### Records from a collection:
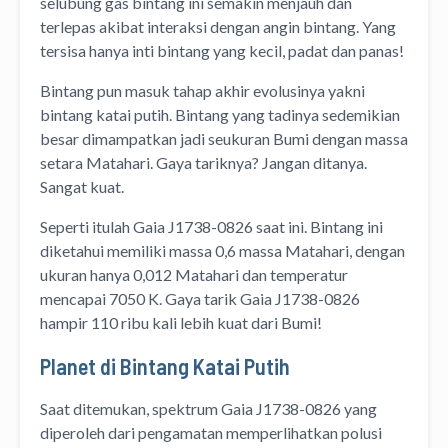
selubung gas bintang ini semakin menjauh dan
terlepas akibat interaksi dengan angin bintang. Yang
tersisa hanya inti bintang yang kecil, padat dan panas!
Bintang pun masuk tahap akhir evolusinya yakni
bintang katai putih. Bintang yang tadinya sedemikian
besar dimampatkan jadi seukuran Bumi dengan massa
setara Matahari. Gaya tariknya? Jangan ditanya.
Sangat kuat.
Seperti itulah Gaia J1738-0826 saat ini. Bintang ini
diketahui memiliki massa 0,6 massa Matahari, dengan
ukuran hanya 0,012 Matahari dan temperatur
mencapai 7050 K. Gaya tarik Gaia J1738-0826
hampir 110 ribu kali lebih kuat dari Bumi!
Planet di Bintang Katai Putih
Saat ditemukan, spektrum Gaia J1738-0826 yang
diperoleh dari pengamatan memperlihatkan polusi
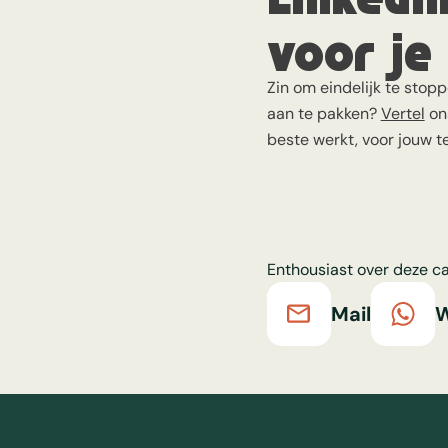
voor je
Zin om eindelijk te sto
aan te pakken?
Vertel
ons
beste werkt, voor jouw t
Enthousiast over deze ca
Mail
W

### Activity:
Copy the final portion of the records: every line from the one containing "bintang katai putih." through the last, word for word, without pictures.

### Answer section:
bintang katai putih. Bintang yang tadinya sedemikian
besar dimampatkan jadi seukuran Bumi dengan massa
setara Matahari. Gaya tariknya? Jangan ditanya.
Sangat kuat.
Seperti itulah Gaia J1738-0826 saat ini. Bintang ini
diketahui memiliki massa 0,6 massa Matahari, dengan
ukuran hanya 0,012 Matahari dan temperatur
mencapai 7050 K. Gaya tarik Gaia J1738-0826
hampir 110 ribu kali lebih kuat dari Bumi!
Planet di Bintang Katai Putih
Saat ditemukan, spektrum Gaia J1738-0826 yang
diperoleh dari pengamatan memperlihatkan polusi
voor je
Zin om eindelijk te sto
aan te pakken?
Vertel
ons
beste werkt, voor jouw t
Enthousiast over deze ca
Mail
W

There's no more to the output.